Raw data START
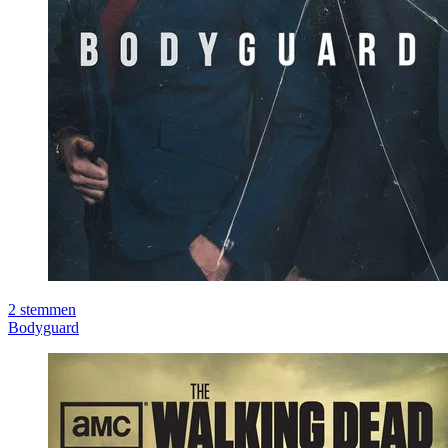
2
stemmen
Bodyguard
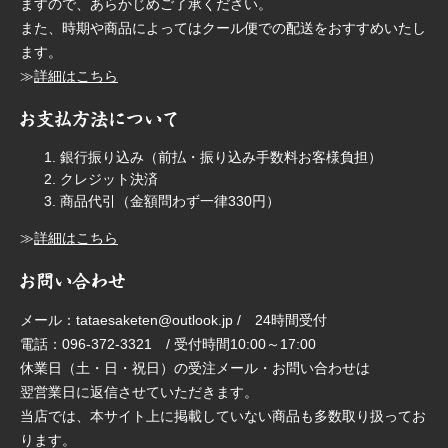
ますので、あらかじめご了承ください。
また、時期や商品によってはクール便での配送をおすすめいたし
ます。
≫
詳細はこちら
銀行振り込み（前払・振り込み手数料お客様負担）
クレジット決済
商品代引（金額問わず一律330円）
≫
詳細はこちら
メール：tataesaketen@outlook.jp / 24時間受付
電話：096-372-3321 / 受付時間10:00～17:00
休業日（土・日・祝日）の受注メール・お問い合わせは
翌営業日に返信させていただきます。
当店では、本サイト上に掲載していない商品も多数取り扱ってお
ります。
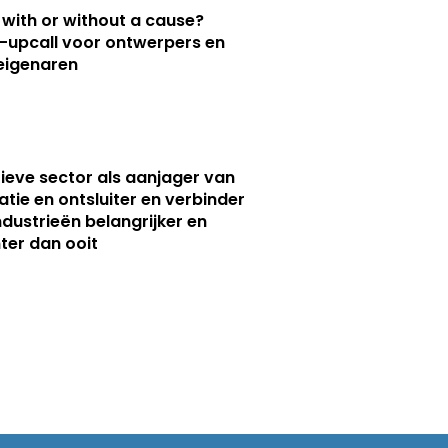
 with or without a cause?
upcall voor ontwerpers en
eigenaren
ieve sector als aanjager van
atie en ontsluiter en verbinder
ndustrieën belangrijker en
ter dan ooit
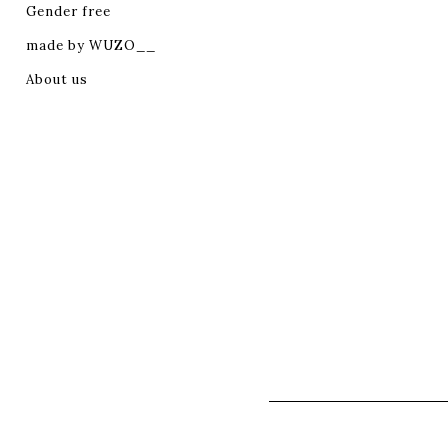
Gender free
made by WUZO__
About us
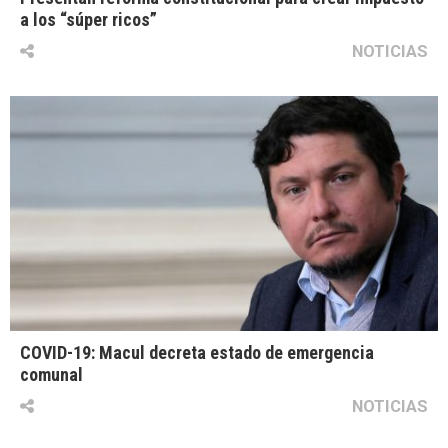
a los “súper ricos”
NOTICIAS
COVID-19: Macul decreta estado de emergencia
comunal
NOTICIAS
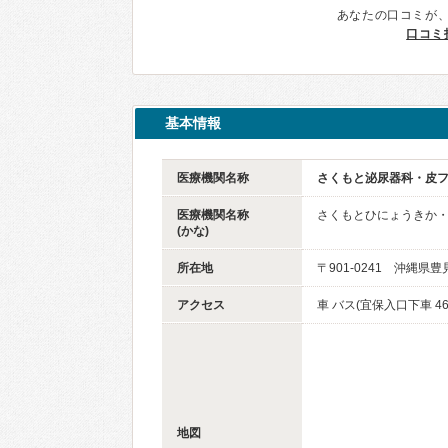
あなたの口コミが
口コミ
基本情報
医療機関名称
さくもと泌尿器科・皮
医療機関名称
さくもとひにょうきか
(かな)
所在地
〒901-0241 沖縄県豊
アクセス
車 バス(宜保入口下車 4
地図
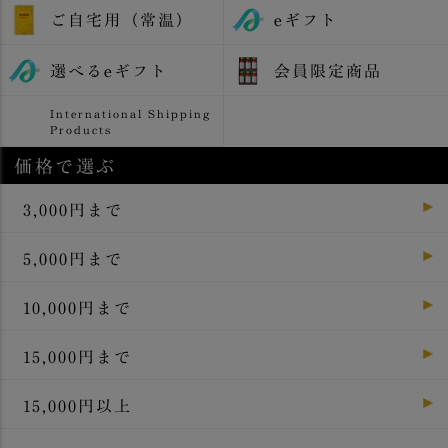
ご自宅用（常温）
eギフト
選べるeギフト
会員限定商品
International Shipping
Products
価格で選ぶ
3,000円まで
5,000円まで
10,000円まで
15,000円まで
15,000円以上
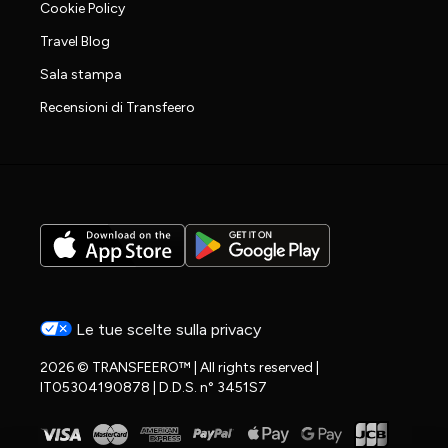
Cookie Policy
Travel Blog
Sala stampa
Recensioni di Transfeero
Le tue scelte sulla privacy
2026 © TRANSFEERO™ | All rights reserved |
IT05304190878 | D.D.S. n° 3451S7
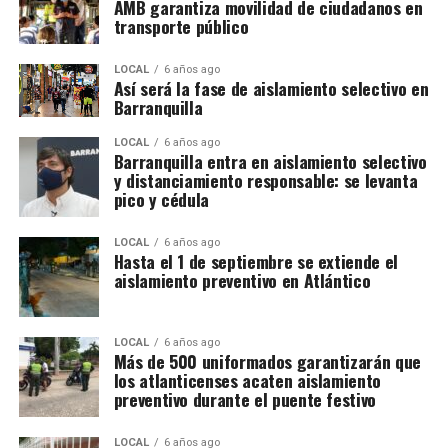
AMB garantiza movilidad de ciudadanos en
transporte público
LOCAL
6 años ago
Así será la fase de aislamiento selectivo en
Barranquilla
LOCAL
6 años ago
Barranquilla entra en aislamiento selectivo
y distanciamiento responsable: se levanta
pico y cédula
LOCAL
6 años ago
Hasta el 1 de septiembre se extiende el
aislamiento preventivo en Atlántico
LOCAL
6 años ago
Más de 500 uniformados garantizarán que
los atlanticenses acaten aislamiento
preventivo durante el puente festivo
LOCAL
6 años ago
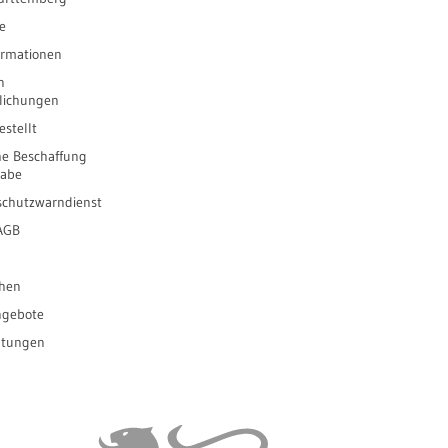
e
ormationen
n
tlichungen
stellt
he Beschaffung
gabe
schutzwarndienst
 AGB
ihen
ngebote
ltungen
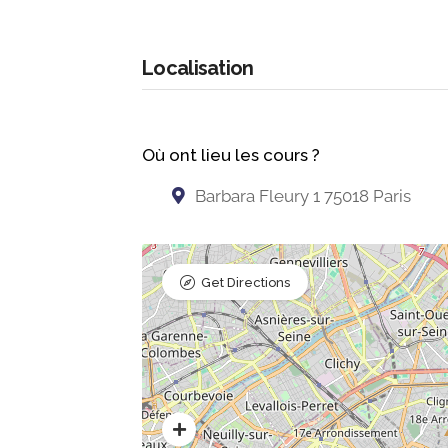
Localisation
Où ont lieu les cours ?
Barbara Fleury 1 75018 Paris
Get Directions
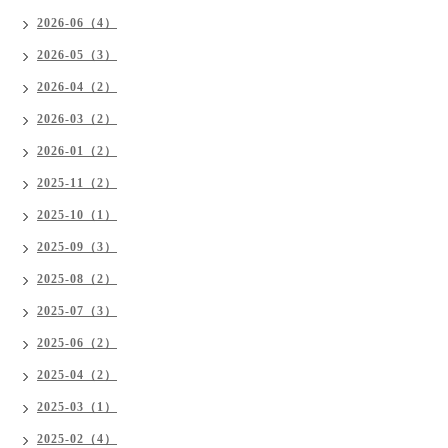
2026-06（4）
2026-05（3）
2026-04（2）
2026-03（2）
2026-01（2）
2025-11（2）
2025-10（1）
2025-09（3）
2025-08（2）
2025-07（3）
2025-06（2）
2025-04（2）
2025-03（1）
2025-02（4）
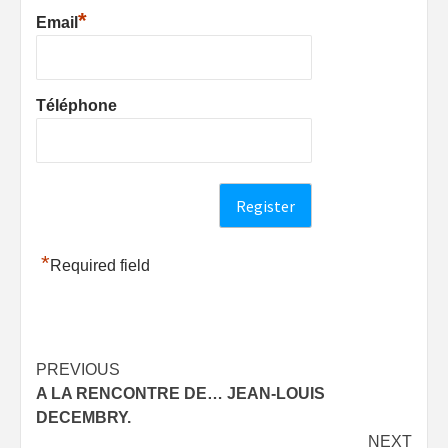
*
Email
Téléphone
*
Required field
Post
PREVIOUS
A LA RENCONTRE DE… JEAN-LOUIS
navigation
DECEMBRY.
NEXT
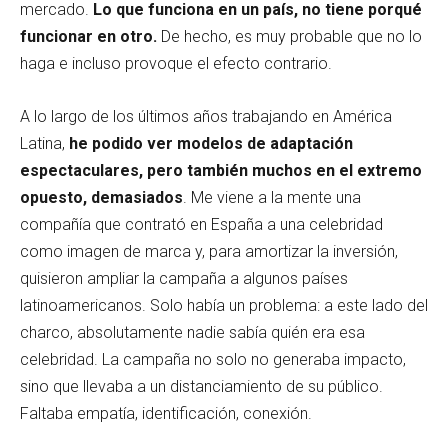
mercado.
Lo que funciona en un país, no tiene porqué
funcionar en otro.
De hecho, es muy probable que no lo
haga e incluso provoque el efecto contrario.
A lo largo de los últimos años trabajando en América
Latina,
he podido ver modelos de adaptación
espectaculares, pero también muchos en el extremo
opuesto, demasiados
. Me viene a la mente una
compañía que contrató en España a una celebridad
como imagen de marca y, para amortizar la inversión,
quisieron ampliar la campaña a algunos países
latinoamericanos. Solo había un problema: a este lado del
charco, absolutamente nadie sabía quién era esa
celebridad. La campaña no solo no generaba impacto,
sino que llevaba a un distanciamiento de su público.
Faltaba empatía, identificación, conexión.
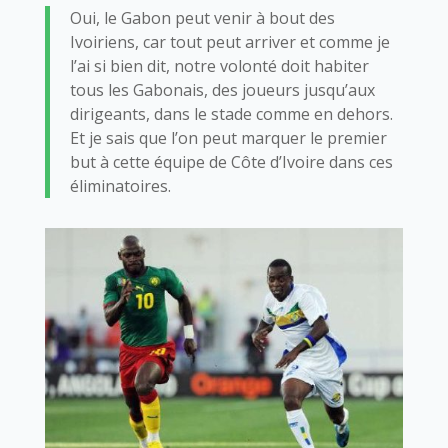
Oui, le Gabon peut venir à bout des
Ivoiriens, car tout peut arriver et comme je
l’ai si bien dit, notre volonté doit habiter
tous les Gabonais, des joueurs jusqu’aux
dirigeants, dans le stade comme en dehors.
Et je sais que l’on peut marquer le premier
but à cette équipe de Côte d’Ivoire dans ces
éliminatoires.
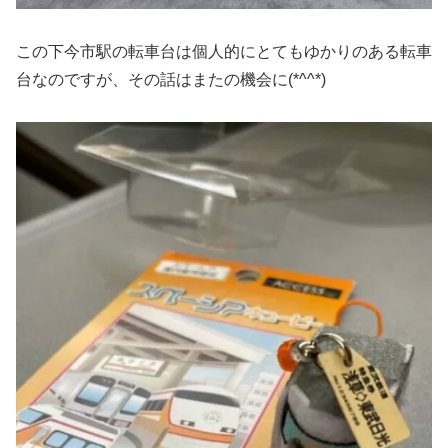
この下今市駅の転車台は個人的にとてもゆかりのある転車
台なのですが、その話はまたの機会に(*^^*)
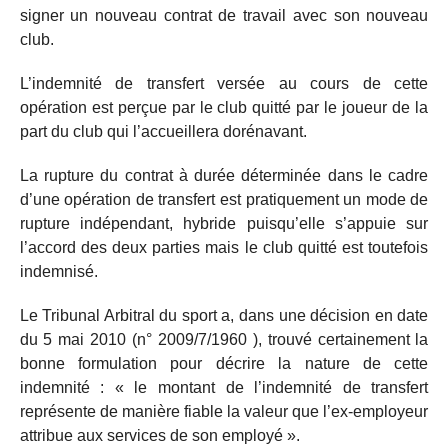
signer un nouveau contrat de travail avec son nouveau
club.
L’indemnité de transfert versée au cours de cette
opération est perçue par le club quitté par le joueur de la
part du club qui l’accueillera dorénavant.
La rupture du contrat à durée déterminée dans le cadre
d’une opération de transfert est pratiquement un mode de
rupture indépendant, hybride puisqu’elle s’appuie sur
l’accord des deux parties mais le club quitté est toutefois
indemnisé.
Le Tribunal Arbitral du sport a, dans une décision en date
du 5 mai 2010 (n° 2009/7/1960 ), trouvé certainement la
bonne formulation pour décrire la nature de cette
indemnité : « le montant de l’indemnité de transfert
représente de manière fiable la valeur que l’ex-employeur
attribue aux services de son employé ».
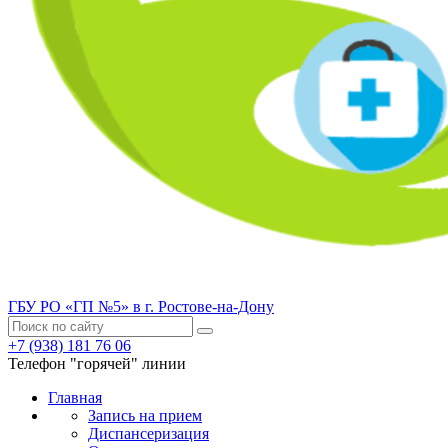
ГБУ РО «ГП №5» в г. Ростове-на-Дону
+7 (938) 181 76 06
Телефон "горячей" линии
Главная
Запись на прием
Диспансеризация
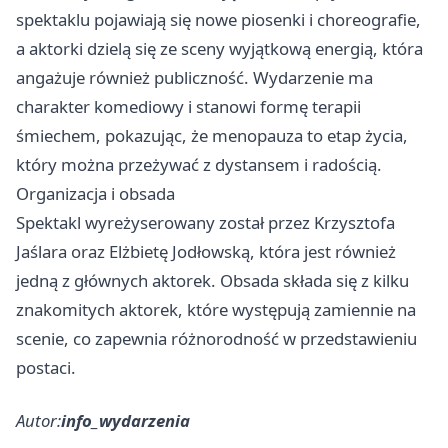
spektaklu pojawiają się nowe piosenki i choreografie,
a aktorki dzielą się ze sceny wyjątkową energią, która
angażuje również publiczność. Wydarzenie ma
charakter komediowy i stanowi formę terapii
śmiechem, pokazując, że menopauza to etap życia,
który można przeżywać z dystansem i radością.
Organizacja i obsada
Spektakl wyreżyserowany został przez Krzysztofa
Jaślara oraz Elżbietę Jodłowską, która jest również
jedną z głównych aktorek. Obsada składa się z kilku
znakomitych aktorek, które występują zamiennie na
scenie, co zapewnia różnorodność w przedstawieniu
postaci.
Autor:
info_wydarzenia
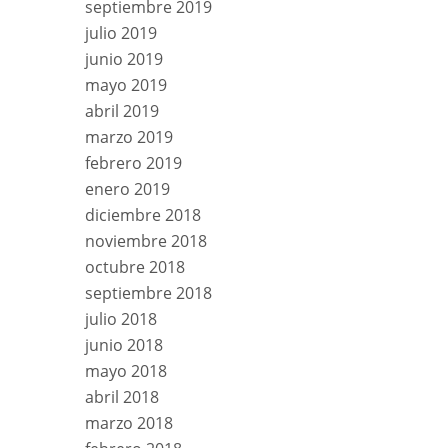
septiembre 2019
julio 2019
junio 2019
mayo 2019
abril 2019
marzo 2019
febrero 2019
enero 2019
diciembre 2018
noviembre 2018
octubre 2018
septiembre 2018
julio 2018
junio 2018
mayo 2018
abril 2018
marzo 2018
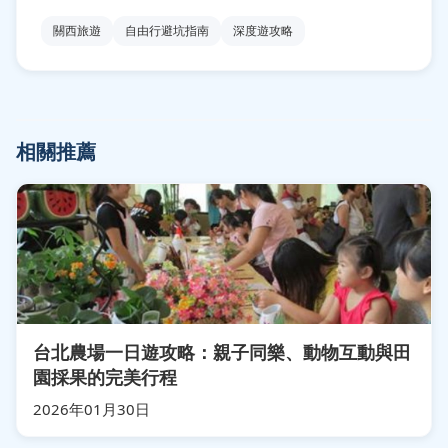
關西旅遊
自由行避坑指南
深度遊攻略
相關推薦
台北農場一日遊攻略：親子同樂、動物互動與田
園採果的完美行程
2026年01月30日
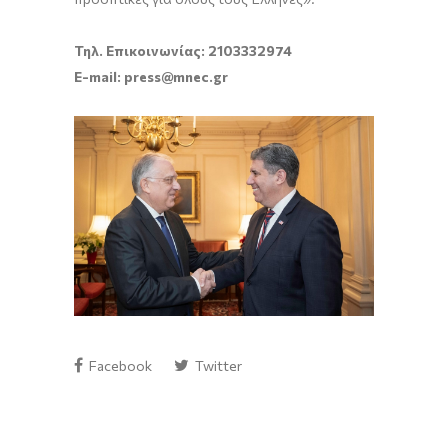
Τηλ. Επικοινωνίας: 2103332974
E-mail: press@mnec.gr
Facebook
Twitter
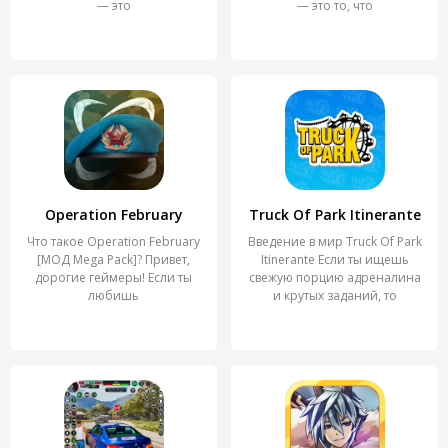
— это
— это то, что
Operation February
Truck Of Park Itinerante
Что такое Operation February
Введение в мир Truck Of Park
[МОД Mega Pack]? Привет,
Itinerante Если ты ищешь
дорогие геймеры! Если ты
свежую порцию адреналина
любишь
и крутых заданий, то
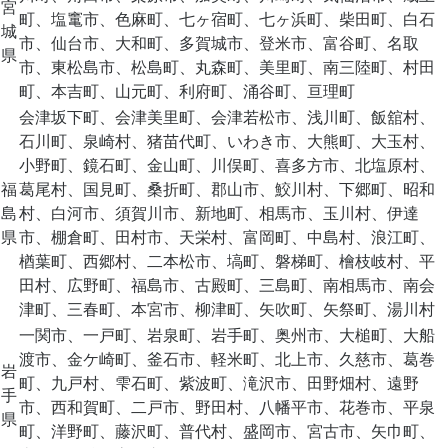
宮
町、塩竃市、色麻町、七ヶ宿町、七ヶ浜町、柴田町、白石
城
市、仙台市、大和町、多賀城市、登米市、富谷町、名取
県
市、東松島市、松島町、丸森町、美里町、南三陸町、村田
町、本吉町、山元町、利府町、涌谷町、亘理町
会津坂下町、会津美里町、会津若松市、浅川町、飯舘村、
石川町、泉崎村、猪苗代町、いわき市、大熊町、大玉村、
小野町、鏡石町、金山町、川俣町、喜多方市、北塩原村、
福
葛尾村、国見町、桑折町、郡山市、鮫川村、下郷町、昭和
島
村、白河市、須賀川市、新地町、相馬市、玉川村、伊達
県
市、棚倉町、田村市、天栄村、富岡町、中島村、浪江町、
楢葉町、西郷村、二本松市、塙町、磐梯町、檜枝岐村、平
田村、広野町、福島市、古殿町、三島町、南相馬市、南会
津町、三春町、本宮市、柳津町、矢吹町、矢祭町、湯川村
一関市、一戸町、岩泉町、岩手町、奥州市、大槌町、大船
渡市、金ケ崎町、釜石市、軽米町、北上市、久慈市、葛巻
岩
町、九戸村、雫石町、紫波町、滝沢市、田野畑村、遠野
手
市、西和賀町、二戸市、野田村、八幡平市、花巻市、平泉
県
町、洋野町、藤沢町、普代村、盛岡市、宮古市、矢巾町、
Raw data END
Would you set down the listing exactly, omitting pictures?

• _Output of the exercise_
2
stemmen
Bodyguard
ますので、あらかじめご了承ください。
また、時期や商品によってはクール便での配送をおすすめいたし
ます。
≫
詳細はこちら
銀行振り込み（前払・振り込み手数料お客様負担）
クレジット決済
商品代引（金額問わず一律330円）
≫
詳細はこちら
メール：tataesaketen@outlook.jp / 24時間受付
電話：096-372-3321 / 受付時間10:00～17:00
休業日（土・日・祝日）の受注メール・お問い合わせは
翌営業日に返信させていただきます。
当店では、本サイト上に掲載していない商品も多数取り扱ってお
ります。
 with or without a cause?
upcall voor ontwerpers en
eigenaren
ieve sector als aanjager van
atie en ontsluiter en verbinder
ndustrieën belangrijker en
ter dan ooit
Gender free
made by WUZO__
About us
a los “súper ricos”
NOTICIAS
COVID-19: Macul decreta estado de emergencia
comunal
NOTICIAS
あなたの口コミが
口コミ
基本情報
医療機関名称
さくもと泌尿器科・皮
医療機関名称
さくもとひにょうきか
(かな)
所在地
〒901-0241 沖縄県豊
アクセス
車 バス(宜保入口下車 4
地図
ご自宅用（常温）
eギフト
選べるeギフト
会員限定商品
International Shipping
Products
価格で選ぶ
3,000円まで
5,000円まで
10,000円まで
15,000円まで
15,000円以上
Cookie Policy
Travel Blog
Sala stampa
Recensioni di Transfeero
Le tue scelte sulla privacy
2026 © TRANSFEERO™ | All rights reserved |
IT05304190878 | D.D.S. n° 3451S7
AMB garantiza movilidad de ciudadanos en
transporte público
LOCAL
6 años ago
Así será la fase de aislamiento selectivo en
Barranquilla
LOCAL
6 años ago
Barranquilla entra en aislamiento selectivo
y distanciamiento responsable: se levanta
pico y cédula
LOCAL
6 años ago
Hasta el 1 de septiembre se extiende el
aislamiento preventivo en Atlántico
LOCAL
6 años ago
Más de 500 uniformados garantizarán que
los atlanticenses acaten aislamiento
preventivo durante el puente festivo
LOCAL
6 años ago
e
ormationen
n
tlichungen
stellt
he Beschaffung
gabe
schutzwarndienst
 AGB
ihen
ngebote
ltungen
Localisation
Où ont lieu les cours ?
Barbara Fleury 1 75018 Paris
Get Directions
2026-06（4）
2026-05（3）
2026-04（2）
2026-03（2）
2026-01（2）
2025-11（2）
2025-10（1）
2025-09（3）
2025-08（2）
2025-07（3）
2025-06（2）
2025-04（2）
2025-03（1）
2025-02（4）
*
Email
Téléphone
*
Required field
Post
PREVIOUS
A LA RENCONTRE DE… JEAN-LOUIS
navigation
DECEMBRY.
NEXT
mercado.
Lo que funciona en un país, no tiene porqué
funcionar en otro.
De hecho, es muy probable que no lo
haga e incluso provoque el efecto contrario.
A lo largo de los últimos años trabajando en América
Latina,
he podido ver modelos de adaptación
espectaculares, pero también muchos en el extremo
opuesto, demasiados
. Me viene a la mente una
compañía que contrató en España a una celebridad
como imagen de marca y, para amortizar la inversión,
quisieron ampliar la campaña a algunos países
latinoamericanos. Solo había un problema: a este lado del
charco, absolutamente nadie sabía quién era esa
celebridad. La campaña no solo no generaba impacto,
sino que llevaba a un distanciamiento de su público.
Faltaba empatía, identificación, conexión.
Oui, le Gabon peut venir à bout des
Ivoiriens, car tout peut arriver et comme je
l’ai si bien dit, notre volonté doit habiter
tous les Gabonais, des joueurs jusqu’aux
dirigeants, dans le stade comme en dehors.
Et je sais que l’on peut marquer le premier
but à cette équipe de Côte d’Ivoire dans ces
éliminatoires.
この下今市駅の転車台は個人的にとてもゆかりのある転車
台なのですが、その話はまたの機会に(*^^*)
signer un nouveau contrat de travail avec son nouveau
club.
L’indemnité de transfert versée au cours de cette
opération est perçue par le club quitté par le joueur de la
part du club qui l’accueillera dorénavant.
La rupture du contrat à durée déterminée dans le cadre
d’une opération de transfert est pratiquement un mode de
rupture indépendant, hybride puisqu’elle s’appuie sur
l’accord des deux parties mais le club quitté est toutefois
indemnisé.
Le Tribunal Arbitral du sport a, dans une décision en date
du 5 mai 2010 (n° 2009/7/1960 ), trouvé certainement la
bonne formulation pour décrire la nature de cette
indemnité : « le montant de l’indemnité de transfert
représente de manière fiable la valeur que l’ex-employeur
attribue aux services de son employé ».
ГБУ РО «ГП №5» в г. Ростове-на-Дону
+7 (938) 181 76 06
Телефон "горячей" линии
Главная
Запись на прием
Диспансеризация
spektaklu pojawiają się nowe piosenki i choreografie,
a aktorki dzielą się ze sceny wyjątkową energią, która
angażuje również publiczność. Wydarzenie ma
charakter komediowy i stanowi formę terapii
śmiechem, pokazując, że menopauza to etap życia,
który można przeżywać z dystansem i radością.
Organizacja i obsada
Spektakl wyreżyserowany został przez Krzysztofa
Jaślara oraz Elżbietę Jodłowską, która jest również
jedną z głównych aktorek. Obsada składa się z kilku
znakomitych aktorek, które występują zamiennie na
scenie, co zapewnia różnorodność w przedstawieniu
postaci.
Autor:
info_wydarzenia
septiembre 2019
julio 2019
junio 2019
mayo 2019
abril 2019
marzo 2019
febrero 2019
enero 2019
diciembre 2018
noviembre 2018
octubre 2018
septiembre 2018
julio 2018
junio 2018
mayo 2018
abril 2018
marzo 2018
關西旅遊
自由行避坑指南
深度遊攻略
相關推薦
台北農場一日遊攻略：親子同樂、動物互動與田
園採果的完美行程
2026年01月30日
Τηλ. Επικοινωνίας: 2103332974
E-mail: press@mnec.gr
Facebook
Twitter
— это
— это то, что
Operation February
Truck Of Park Itinerante
Что такое Operation February
Введение в мир Truck Of Park
[МОД Mega Pack]? Привет,
Itinerante Если ты ищешь
дорогие геймеры! Если ты
свежую порцию адреналина
любишь
и крутых заданий, то
宮
町、塩竃市、色麻町、七ヶ宿町、七ヶ浜町、柴田町、白石
城
市、仙台市、大和町、多賀城市、登米市、富谷町、名取
県
市、東松島市、松島町、丸森町、美里町、南三陸町、村田
町、本吉町、山元町、利府町、涌谷町、亘理町
会津坂下町、会津美里町、会津若松市、浅川町、飯舘村、
石川町、泉崎村、猪苗代町、いわき市、大熊町、大玉村、
小野町、鏡石町、金山町、川俣町、喜多方市、北塩原村、
福
葛尾村、国見町、桑折町、郡山市、鮫川村、下郷町、昭和
島
村、白河市、須賀川市、新地町、相馬市、玉川村、伊達
県
市、棚倉町、田村市、天栄村、富岡町、中島村、浪江町、
楢葉町、西郷村、二本松市、塙町、磐梯町、檜枝岐村、平
田村、広野町、福島市、古殿町、三島町、南相馬市、南会
津町、三春町、本宮市、柳津町、矢吹町、矢祭町、湯川村
一関市、一戸町、岩泉町、岩手町、奥州市、大槌町、大船
渡市、金ケ崎町、釜石市、軽米町、北上市、久慈市、葛巻
岩
町、九戸村、雫石町、紫波町、滝沢市、田野畑村、遠野
手
市、西和賀町、二戸市、野田村、八幡平市、花巻市、平泉
県
町、洋野町、藤沢町、普代村、盛岡市、宮古市、矢巾町、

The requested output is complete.